By the end of the day, the home was closed. The 19 children who lived there were taken to Watoto Ministries, a large organization that runs several children’s homes, according to a government official.

But the story of Hope Center Uganda didn’t end there, says Steve Wells, an American who is a board member of Hope Center.

Even as the children who were living at the home were being taken to Watoto Ministries, Wells says, government social workers continued to bring more children to Hope Center Uganda.

“We were very confused,” Wells says. “Why would you close the center and then continue to still give us kids that were abandoned or abused?”

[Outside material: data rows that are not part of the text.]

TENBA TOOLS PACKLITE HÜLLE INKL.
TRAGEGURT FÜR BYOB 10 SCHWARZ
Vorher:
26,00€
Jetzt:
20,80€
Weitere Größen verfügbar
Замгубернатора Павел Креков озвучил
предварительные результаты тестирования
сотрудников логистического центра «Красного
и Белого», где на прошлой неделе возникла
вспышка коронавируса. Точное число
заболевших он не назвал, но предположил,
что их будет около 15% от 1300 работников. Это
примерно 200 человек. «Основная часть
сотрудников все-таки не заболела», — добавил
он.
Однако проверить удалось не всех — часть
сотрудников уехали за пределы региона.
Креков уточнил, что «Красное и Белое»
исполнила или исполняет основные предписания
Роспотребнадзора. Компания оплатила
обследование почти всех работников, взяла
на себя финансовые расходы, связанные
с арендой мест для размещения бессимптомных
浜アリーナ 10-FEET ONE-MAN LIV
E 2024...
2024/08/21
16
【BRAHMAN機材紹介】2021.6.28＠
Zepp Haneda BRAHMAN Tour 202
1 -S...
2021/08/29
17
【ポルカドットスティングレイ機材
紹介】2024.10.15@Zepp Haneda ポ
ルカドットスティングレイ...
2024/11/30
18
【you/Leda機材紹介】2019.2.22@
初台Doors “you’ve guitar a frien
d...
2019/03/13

Wells says he and other members of the board of directors visited Uganda after the closure and met with government officials to ensure that the home was operating legally. Wells believes the home was registered at one point, but says that an unscrupulous director, who has since been removed from her post, might have failed to keep the registration current, or the registration process from the government’s side might have been faulty.

The home is now open as a community care center, where abandoned or lost children can be housed for up to six months until their families are found, Kato says. Conditions there improved since the time when it was forcibly closed, which is why the government quickly began sending children there again, he adds.

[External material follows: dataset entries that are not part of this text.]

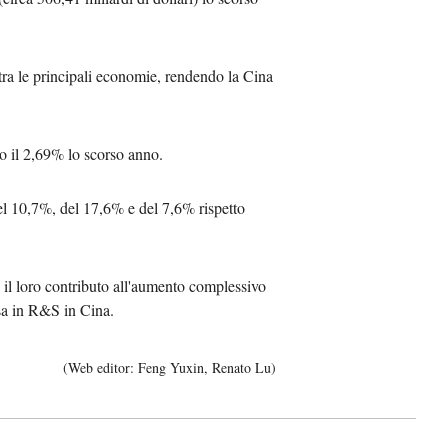
بي
ra le principali economie, rendendo la Cina
국어
sch
o il 2,69% lo scorso anno.
guês
del 10,7%, del 17,6% e del 7,6% rispetto
hili
 il loro contributo all'aumento complessivo
тілі
esa in R&S in Cina.
ไทย
(Web editor: Feng Yuxin, Renato Lu)
Melayu
νικά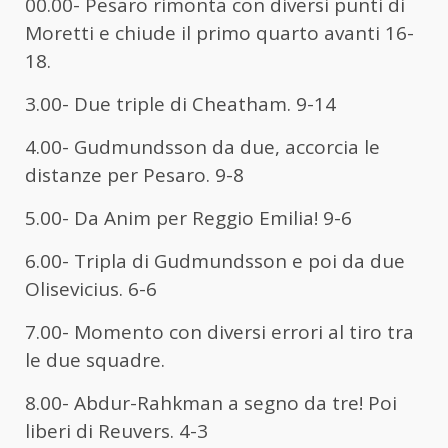
00.00- Pesaro rimonta con diversi punti di
Moretti e chiude il primo quarto avanti 16-
18.
3.00- Due triple di Cheatham. 9-14
4.00- Gudmundsson da due, accorcia le
distanze per Pesaro. 9-8
5.00- Da Anim per Reggio Emilia! 9-6
6.00- Tripla di Gudmundsson e poi da due
Olisevicius. 6-6
7.00- Momento con diversi errori al tiro tra
le due squadre.
8.00- Abdur-Rahkman a segno da tre! Poi
liberi di Reuvers. 4-3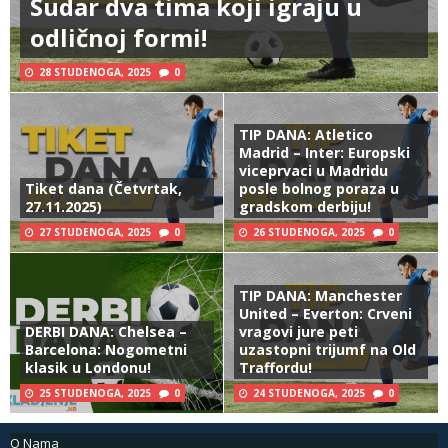
Sudar dva tima koji igraju u
odličnoj formi!
28 STUDENOGA, 2025
0
TIP DANA: Atletico
Madrid – Inter: Europski
viceprvaci u Madridu
Tiket dana (Četvrtak,
posle bolnog poraza u
27.11.2025)
gradskom derbiju!
27 STUDENOGA, 2025
0
26 STUDENOGA, 2025
0
TIP DANA: Manchester
United – Everton: Crveni
DERBI DANA: Chelsea –
vragovi jure peti
Barcelona: Nogometni
uzastopni trijumf na Old
klasik u Londonu!
Traffordu!
25 STUDENOGA, 2025
0
24 STUDENOGA, 2025
0
O Nama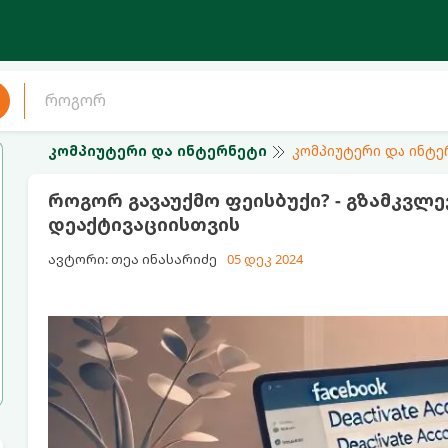
კომპიუტერი და ინტერნეტი
კომპიუტერი და ინტე
როგორ გავაუქმო ფეისბუქი? - გზამკვლევ
დეაქტივაციისთვის
ავტორი: თეა ინასარიძე
05 დეკ 2024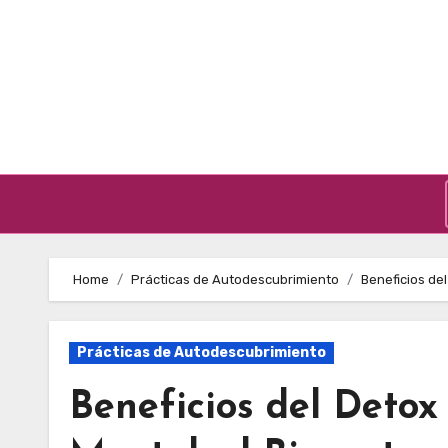
Skip to content
Home
Prácticas de Autodescubrimiento
Beneficios del
Prácticas de Autodescubrimiento
Beneficios del Detox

Wells says he knows there were some problems at the home in the past, but that those were fixed by the time officials unexpectedly shut its doors.

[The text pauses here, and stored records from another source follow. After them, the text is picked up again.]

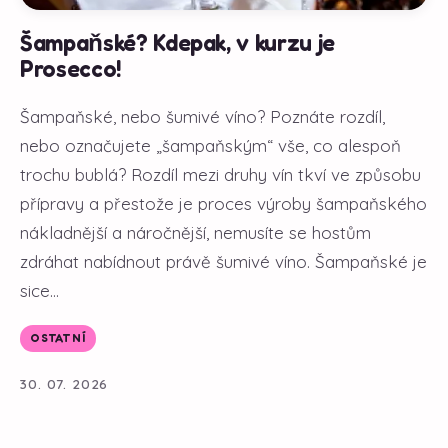
Šampaňské? Kdepak, v kurzu je
Prosecco!
Šampaňské, nebo šumivé víno? Poznáte rozdíl,
nebo označujete „šampaňským“ vše, co alespoň
trochu bublá? Rozdíl mezi druhy vín tkví ve způsobu
přípravy a přestože je proces výroby šampaňského
nákladnější a náročnější, nemusíte se hostům
zdráhat nabídnout právě šumivé víno. Šampaňské je
sice...
OSTATNÍ
30. 07. 2026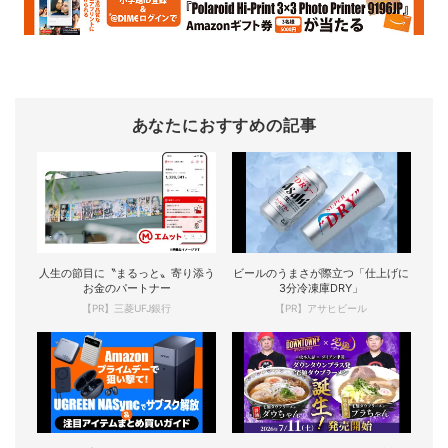
あなたにおすすめの記事
人生の節目に〝まるっと〟寄り添う
ビールのうまさが際立つ「仕上げに
お金のパートナー
3分冷凍庫DRY」
【PR】三菱UFJ銀行
【PR】アサヒビール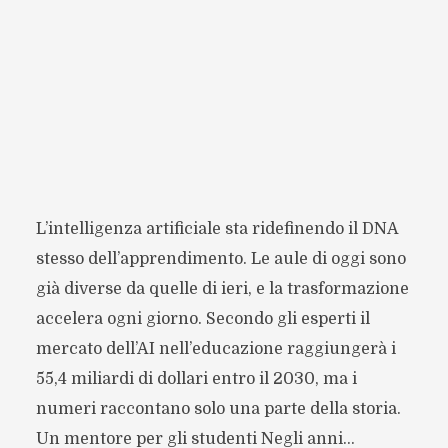
L’intelligenza artificiale sta ridefinendo il DNA
stesso dell’apprendimento. Le aule di oggi sono
già diverse da quelle di ieri, e la trasformazione
accelera ogni giorno. Secondo gli esperti il
mercato dell’AI nell’educazione raggiungerà i
55,4 miliardi di dollari entro il 2030, ma i
numeri raccontano solo una parte della storia.
Un mentore per gli studenti Negli anni...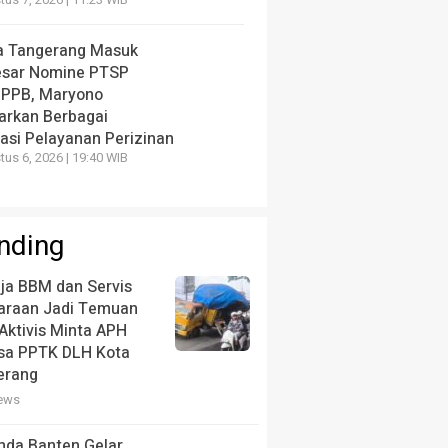
us 7, 2026 | 11:23 WIB
a Tangerang Masuk
esar Nomine PTSP
 PPB, Maryono
arkan Berbagai
vasi Pelayanan Perizinan
us 6, 2026 | 19:40 WIB
nding
ja BBM dan Servis
araan Jadi Temuan
Aktivis Minta APH
ksa PPTK DLH Kota
erang
iews
nda Banten Gelar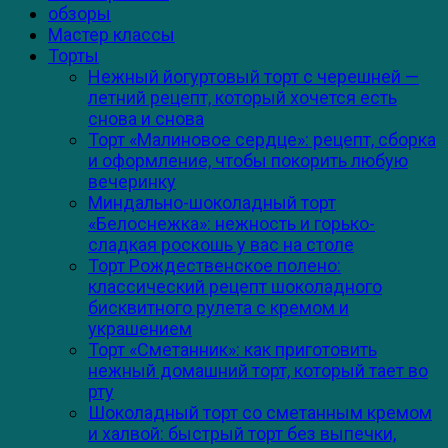
обзоры
Мастер классы
Торты
Нежный йогуртовый торт с черешней —
летний рецепт, который хочется есть
снова и снова
Торт «Малиновое сердце»: рецепт, сборка
и оформление, чтобы покорить любую
вечеринку
Миндально-шоколадный торт
«Белоснежка»: нежность и горько-
сладкая роскошь у вас на столе
Торт Рождественское полено:
классический рецепт шоколадного
бисквитного рулета с кремом и
украшением
Торт «Сметанник»: как приготовить
нежный домашний торт, который тает во
рту
Шоколадный торт со сметанным кремом
и халвой: быстрый торт без выпечки,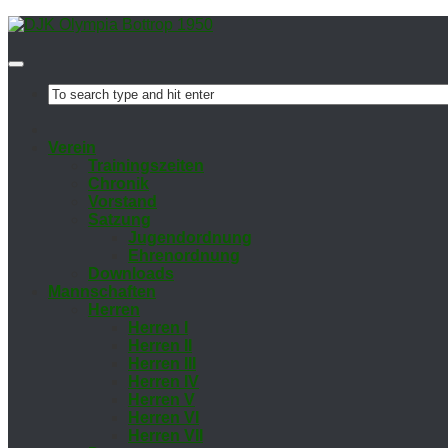
Ver­ein
Trai­nings­zei­ten
Chro­nik
Vor­stand
Sat­zung
Ju­gend­ord­nung
Eh­ren­ord­nung
Down­loads
Mann­schaf­ten
Her­ren
Her­ren I
Her­ren II
Her­ren III
Her­ren IV
Her­ren V
Her­ren VI
Her­ren VII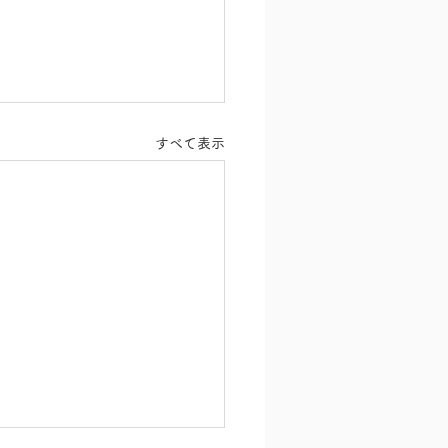
すべて表示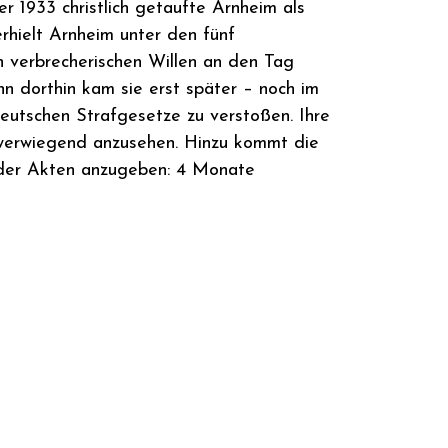
r 1933 christlich getaufte Arnheim als
erhielt Arnheim unter den fünf
n verbrecherischen Willen an den Tag
enn dorthin kam sie erst später – noch im
eutschen Strafgesetze zu verstoßen. Ihre
chwerwiegend anzusehen. Hinzu kommt die
t der Akten anzugeben: 4 Monate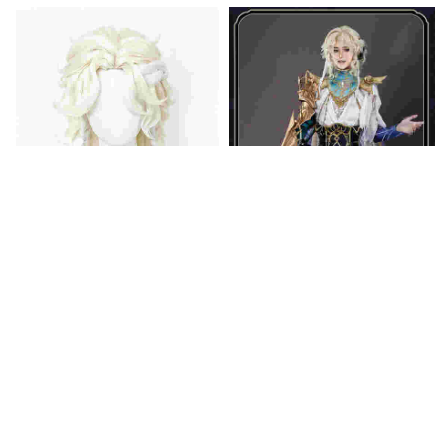
五次元 第五人格
identityV コスプレ闘牛士
ダーザイン コスプレ ウィッ
4,560円
(税込)
グ
送料無料
同梱割引
五次元 第五人格
identityV コスプレ闘牛士
ダーザイン コスプレ衣装
22,420円
(税込)
送料無料
同梱割引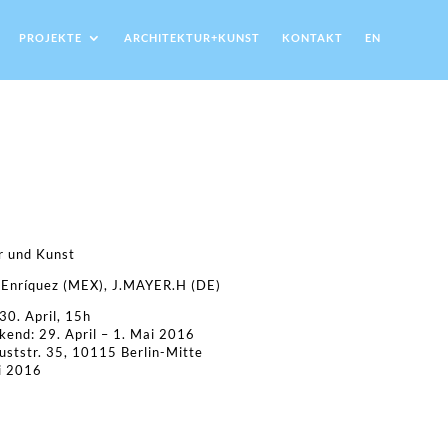
PROJEKTE
ARCHITEKTUR+KUNST
KONTAKT
EN
r und Kunst
 Enríquez (MEX), J.MAYER.H (DE)
30. April, 15h
nd: 29. April – 1. Mai 2016
uststr. 35, 10115 Berlin-Mitte
ai 2016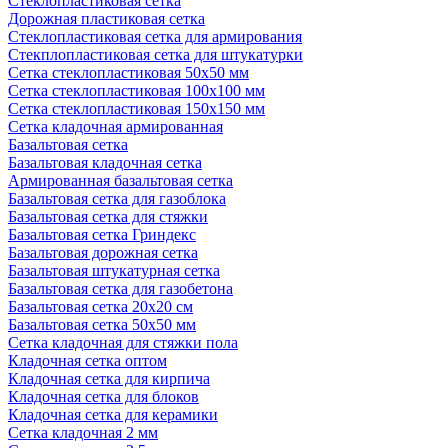
Стеклопластиковая сетка
Дорожная пластиковая сетка
Стеклопластиковая сетка для армирования
Стекплопластиковая сетка для штукатурки
Сетка стеклопластиковая 50x50 мм
Сетка стеклопластиковая 100x100 мм
Сетка стеклопластиковая 150x150 мм
Сетка кладочная армированная
Базальтовая сетка
Базальтовая кладочная сетка
Армированная базальтовая сетка
Базальтовая сетка для газоблока
Базальтовая сетка для стяжки
Базальтовая сетка Гриндекс
Базальтовая дорожная сетка
Базальтовая штукатурная сетка
Базальтовая сетка для газобетона
Базальтовая сетка 20x20 см
Базальтовая сетка 50x50 мм
Сетка кладочная для стяжки пола
Кладочная сетка оптом
Кладочная сетка для кирпича
Кладочная сетка для блоков
Кладочная сетка для керамики
Сетка кладочная 2 мм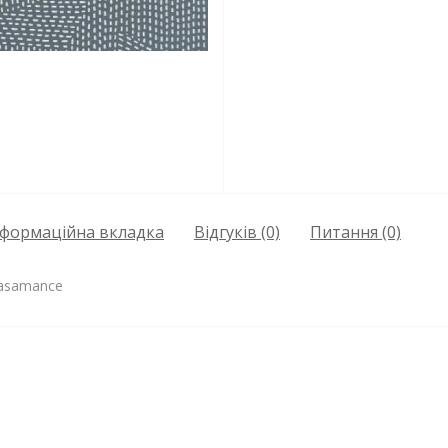
нформаційна вкладка
Відгуків (0)
Питання
(0)
Casamance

“We don’t know why we were shut down,” Wells says. “None of it made sense.”

Global Press Journal visited the home in November. There is a bedroom for boys and a bedroom for girls, each with multiple beds that were neatly made with linens.

Catharine Isanga, the home’s current director, says three children currently live there.

Kato says Hope Center Uganda’s closure was part of a major effort nationwide to shut down unregistered homes. Seven have been closed this year so far, he says.

But as fast as he and his team work, he says, there are always more children’s institutions opening without the government’s knowledge and operating with total impunity and zero oversight.

Ugandan government officials say they’re recruiting workers to monitor communities in every district and check for unregistered children’s homes.

Kato estimates that such institutions are opening “weekly” in Uganda.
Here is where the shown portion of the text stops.